Un divieto a macchia di leopardo, per ragioni spesso oscure

In tutti i casi, l’eventuale divieto assoluto di circolazione delle biciclette nelle aree pedonali adottato a macchia di leopardo da alcuni sindaci  è sicuramente un rimedio troppo drastico, che non migliora la sicurezza né dei pedoni né dei ciclisti.

Un limite di velocità di 5, 8 o 10 kmh a seconda delle condizioni, per ciclisti ed eventuali altri veicoli, forse sarebbe una soluzione molto più tollerante e intelligente.

Per evidenziare l’assurdità di alcuni provvedimenti restrittivi:

  • A Viareggio c’è un divieto assoluto in via Cesare Battisti, ma non nella strada pedonale e nei sentieri della Pineta di Ponente, dove ciclisti e pedoni convivono senza particolari problemi (forse anche in virtù del fatto che ci sono numerosi ciclo-noleggi… sarebbe assurdo consentire il noleggio di biciclette e giocattoli a pedali per poi vietarne il transito);
  • Sempre a Viareggio c’è un divieto comunale di transito delle bici in Passeggiata e sulla Terrazza della Repubblica, dove però è consentito il transito di alcuni mezzi in alcune fasce orarie (principalmente i furgoni che fanno le consegne), e di fatto tollerato a tutte le ore il transito e il parcheggio di centinaia di mezzi a motore che spesso viaggiano tra i pedoni a velocità superiori rispetto alle biciclette.
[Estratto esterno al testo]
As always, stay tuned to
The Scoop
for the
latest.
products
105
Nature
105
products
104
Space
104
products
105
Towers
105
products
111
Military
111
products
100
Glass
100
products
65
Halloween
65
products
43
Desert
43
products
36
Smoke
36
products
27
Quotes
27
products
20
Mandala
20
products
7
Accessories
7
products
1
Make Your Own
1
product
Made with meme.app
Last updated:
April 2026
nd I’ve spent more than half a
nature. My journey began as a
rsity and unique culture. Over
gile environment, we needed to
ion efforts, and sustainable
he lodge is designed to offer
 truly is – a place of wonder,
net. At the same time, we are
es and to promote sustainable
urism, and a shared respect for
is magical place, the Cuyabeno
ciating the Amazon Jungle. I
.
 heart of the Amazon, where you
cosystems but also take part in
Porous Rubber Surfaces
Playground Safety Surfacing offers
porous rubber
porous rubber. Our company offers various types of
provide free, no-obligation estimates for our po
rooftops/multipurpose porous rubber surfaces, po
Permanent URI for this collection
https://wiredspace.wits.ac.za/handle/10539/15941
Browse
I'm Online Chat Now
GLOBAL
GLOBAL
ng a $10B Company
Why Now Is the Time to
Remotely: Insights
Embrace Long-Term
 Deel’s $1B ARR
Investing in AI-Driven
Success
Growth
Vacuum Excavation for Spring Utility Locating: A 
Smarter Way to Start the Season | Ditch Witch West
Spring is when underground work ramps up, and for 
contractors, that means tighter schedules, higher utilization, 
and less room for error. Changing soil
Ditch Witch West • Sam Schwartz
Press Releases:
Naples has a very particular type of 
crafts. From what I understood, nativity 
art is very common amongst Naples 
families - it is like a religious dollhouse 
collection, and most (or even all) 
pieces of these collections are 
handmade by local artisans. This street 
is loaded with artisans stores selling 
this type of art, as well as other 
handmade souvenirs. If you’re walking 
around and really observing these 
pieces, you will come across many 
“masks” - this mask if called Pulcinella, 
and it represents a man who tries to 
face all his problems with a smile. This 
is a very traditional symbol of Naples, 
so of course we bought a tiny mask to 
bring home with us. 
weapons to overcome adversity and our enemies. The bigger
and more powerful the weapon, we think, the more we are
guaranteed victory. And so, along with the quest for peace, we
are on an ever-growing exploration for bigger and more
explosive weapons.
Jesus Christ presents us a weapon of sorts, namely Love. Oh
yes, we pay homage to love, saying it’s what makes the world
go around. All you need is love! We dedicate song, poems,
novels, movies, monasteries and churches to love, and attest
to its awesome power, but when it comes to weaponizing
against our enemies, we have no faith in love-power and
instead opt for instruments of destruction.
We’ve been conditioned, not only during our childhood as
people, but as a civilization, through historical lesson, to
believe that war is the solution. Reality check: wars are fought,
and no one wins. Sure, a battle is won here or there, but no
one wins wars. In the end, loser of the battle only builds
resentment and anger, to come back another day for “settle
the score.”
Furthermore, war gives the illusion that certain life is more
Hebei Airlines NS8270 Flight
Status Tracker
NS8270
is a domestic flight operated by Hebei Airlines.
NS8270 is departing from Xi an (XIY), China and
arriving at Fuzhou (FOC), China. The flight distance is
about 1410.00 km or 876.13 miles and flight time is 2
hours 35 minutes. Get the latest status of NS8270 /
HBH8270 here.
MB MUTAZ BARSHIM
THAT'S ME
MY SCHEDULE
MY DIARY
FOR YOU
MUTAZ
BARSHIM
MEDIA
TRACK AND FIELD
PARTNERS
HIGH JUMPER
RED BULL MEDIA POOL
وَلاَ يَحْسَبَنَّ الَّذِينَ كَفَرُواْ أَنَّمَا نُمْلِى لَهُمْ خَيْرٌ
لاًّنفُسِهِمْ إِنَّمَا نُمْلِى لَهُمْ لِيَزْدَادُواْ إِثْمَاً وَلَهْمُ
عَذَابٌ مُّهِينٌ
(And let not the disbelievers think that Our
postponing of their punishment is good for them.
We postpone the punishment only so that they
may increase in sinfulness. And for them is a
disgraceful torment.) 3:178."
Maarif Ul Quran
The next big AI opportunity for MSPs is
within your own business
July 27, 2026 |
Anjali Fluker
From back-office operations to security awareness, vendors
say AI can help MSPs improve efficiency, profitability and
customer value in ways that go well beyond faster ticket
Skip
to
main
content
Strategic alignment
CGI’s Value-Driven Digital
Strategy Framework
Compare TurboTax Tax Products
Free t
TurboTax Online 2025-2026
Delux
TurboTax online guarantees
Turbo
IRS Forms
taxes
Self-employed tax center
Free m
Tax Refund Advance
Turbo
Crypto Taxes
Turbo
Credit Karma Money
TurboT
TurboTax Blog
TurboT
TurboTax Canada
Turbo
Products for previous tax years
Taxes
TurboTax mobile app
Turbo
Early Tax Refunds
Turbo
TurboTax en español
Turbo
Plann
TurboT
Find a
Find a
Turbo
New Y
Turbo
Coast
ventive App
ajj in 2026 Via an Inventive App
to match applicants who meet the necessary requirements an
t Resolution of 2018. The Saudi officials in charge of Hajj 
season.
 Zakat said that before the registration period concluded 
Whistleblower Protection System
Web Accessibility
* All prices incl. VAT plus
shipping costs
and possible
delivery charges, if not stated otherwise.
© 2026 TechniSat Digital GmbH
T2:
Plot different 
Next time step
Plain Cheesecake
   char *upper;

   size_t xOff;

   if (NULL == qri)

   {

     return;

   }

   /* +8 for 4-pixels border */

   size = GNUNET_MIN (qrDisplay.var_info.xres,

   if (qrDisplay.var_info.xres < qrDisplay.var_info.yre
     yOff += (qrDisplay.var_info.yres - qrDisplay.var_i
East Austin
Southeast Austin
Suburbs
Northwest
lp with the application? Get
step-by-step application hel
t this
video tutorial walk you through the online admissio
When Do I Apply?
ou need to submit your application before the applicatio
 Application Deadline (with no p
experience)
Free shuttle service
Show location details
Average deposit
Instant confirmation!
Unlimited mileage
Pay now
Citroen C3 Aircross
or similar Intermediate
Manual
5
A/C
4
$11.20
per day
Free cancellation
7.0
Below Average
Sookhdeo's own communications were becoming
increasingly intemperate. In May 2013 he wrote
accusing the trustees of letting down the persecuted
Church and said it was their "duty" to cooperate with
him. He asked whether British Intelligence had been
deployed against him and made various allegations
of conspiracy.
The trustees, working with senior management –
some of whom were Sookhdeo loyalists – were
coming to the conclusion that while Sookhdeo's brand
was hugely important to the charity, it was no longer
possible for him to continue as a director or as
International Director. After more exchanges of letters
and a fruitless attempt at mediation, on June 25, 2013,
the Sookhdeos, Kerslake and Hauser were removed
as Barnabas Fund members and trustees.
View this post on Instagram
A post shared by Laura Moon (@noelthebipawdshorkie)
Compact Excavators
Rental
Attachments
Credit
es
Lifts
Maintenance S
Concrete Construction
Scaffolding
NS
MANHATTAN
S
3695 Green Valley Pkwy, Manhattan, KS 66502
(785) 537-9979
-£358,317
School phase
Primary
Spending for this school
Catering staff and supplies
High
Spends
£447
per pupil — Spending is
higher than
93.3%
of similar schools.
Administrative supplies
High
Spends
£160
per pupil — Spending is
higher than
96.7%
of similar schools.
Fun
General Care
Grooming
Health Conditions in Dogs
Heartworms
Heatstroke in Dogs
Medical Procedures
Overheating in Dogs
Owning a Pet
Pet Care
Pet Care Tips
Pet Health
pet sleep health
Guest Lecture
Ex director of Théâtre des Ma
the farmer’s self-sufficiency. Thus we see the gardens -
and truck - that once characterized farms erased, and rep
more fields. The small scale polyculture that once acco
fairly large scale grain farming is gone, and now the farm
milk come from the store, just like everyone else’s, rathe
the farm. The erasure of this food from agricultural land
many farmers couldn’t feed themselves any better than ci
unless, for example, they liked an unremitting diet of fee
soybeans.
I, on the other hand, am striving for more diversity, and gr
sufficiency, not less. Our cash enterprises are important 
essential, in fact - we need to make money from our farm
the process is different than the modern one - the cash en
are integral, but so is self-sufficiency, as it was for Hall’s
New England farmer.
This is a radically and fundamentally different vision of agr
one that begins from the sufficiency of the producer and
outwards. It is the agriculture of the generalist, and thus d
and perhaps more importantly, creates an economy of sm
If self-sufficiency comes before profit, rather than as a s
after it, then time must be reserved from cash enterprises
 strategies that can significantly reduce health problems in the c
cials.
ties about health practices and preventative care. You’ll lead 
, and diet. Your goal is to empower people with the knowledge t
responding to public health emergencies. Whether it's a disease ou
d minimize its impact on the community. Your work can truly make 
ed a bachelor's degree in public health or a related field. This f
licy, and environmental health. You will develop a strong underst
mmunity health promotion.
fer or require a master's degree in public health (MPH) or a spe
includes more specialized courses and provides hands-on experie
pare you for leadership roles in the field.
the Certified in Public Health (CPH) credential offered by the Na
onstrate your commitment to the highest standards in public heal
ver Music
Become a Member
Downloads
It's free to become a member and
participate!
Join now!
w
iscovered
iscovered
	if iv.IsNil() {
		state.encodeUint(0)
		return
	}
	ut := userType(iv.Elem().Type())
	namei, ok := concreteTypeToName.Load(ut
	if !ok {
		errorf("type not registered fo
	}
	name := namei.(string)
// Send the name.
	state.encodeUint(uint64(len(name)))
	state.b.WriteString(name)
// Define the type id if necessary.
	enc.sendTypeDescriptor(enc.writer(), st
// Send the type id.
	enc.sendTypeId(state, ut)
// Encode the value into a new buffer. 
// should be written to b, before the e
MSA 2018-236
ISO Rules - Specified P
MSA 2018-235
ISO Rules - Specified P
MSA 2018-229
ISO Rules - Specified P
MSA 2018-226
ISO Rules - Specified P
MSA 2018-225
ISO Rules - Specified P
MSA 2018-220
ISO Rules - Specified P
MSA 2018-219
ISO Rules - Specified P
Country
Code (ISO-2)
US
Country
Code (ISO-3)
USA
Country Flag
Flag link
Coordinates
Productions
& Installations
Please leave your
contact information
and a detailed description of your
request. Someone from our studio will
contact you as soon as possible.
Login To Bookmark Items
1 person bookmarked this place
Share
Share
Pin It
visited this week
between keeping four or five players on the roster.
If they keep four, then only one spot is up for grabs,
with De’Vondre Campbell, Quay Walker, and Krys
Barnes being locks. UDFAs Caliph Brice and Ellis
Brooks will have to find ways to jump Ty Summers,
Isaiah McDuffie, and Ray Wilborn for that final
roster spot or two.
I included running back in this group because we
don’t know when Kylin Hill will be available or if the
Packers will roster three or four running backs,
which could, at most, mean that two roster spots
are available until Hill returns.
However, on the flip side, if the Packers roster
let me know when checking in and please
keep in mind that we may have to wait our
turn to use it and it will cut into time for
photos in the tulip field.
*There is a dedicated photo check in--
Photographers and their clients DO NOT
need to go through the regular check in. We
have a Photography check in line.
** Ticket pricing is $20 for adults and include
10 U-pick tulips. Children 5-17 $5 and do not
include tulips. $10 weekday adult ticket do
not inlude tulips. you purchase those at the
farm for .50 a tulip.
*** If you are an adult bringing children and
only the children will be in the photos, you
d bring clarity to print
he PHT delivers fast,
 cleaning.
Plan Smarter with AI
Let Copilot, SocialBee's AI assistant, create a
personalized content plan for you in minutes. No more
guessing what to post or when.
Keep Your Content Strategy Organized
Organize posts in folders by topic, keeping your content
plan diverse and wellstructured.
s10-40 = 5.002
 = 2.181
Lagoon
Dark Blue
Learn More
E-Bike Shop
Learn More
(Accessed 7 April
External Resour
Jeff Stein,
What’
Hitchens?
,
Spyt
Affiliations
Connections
Questo è disorientante per i turisti (vedono auto e furgoni parcheggiati in Passeggiata ma non possono circolare in bicicletta?) e palesemente assurdo ai fini della sicurezza.

È evidente che nel caso di Viareggio divieti e permessi sono finalizzati più alle esigenze delle attività commerciali, che a reali motivi di sicurezza. Un limite di velocità a 5, 8 o 10 kmh tutelerebbe la sicurezza molto di più di un divieto assoluto.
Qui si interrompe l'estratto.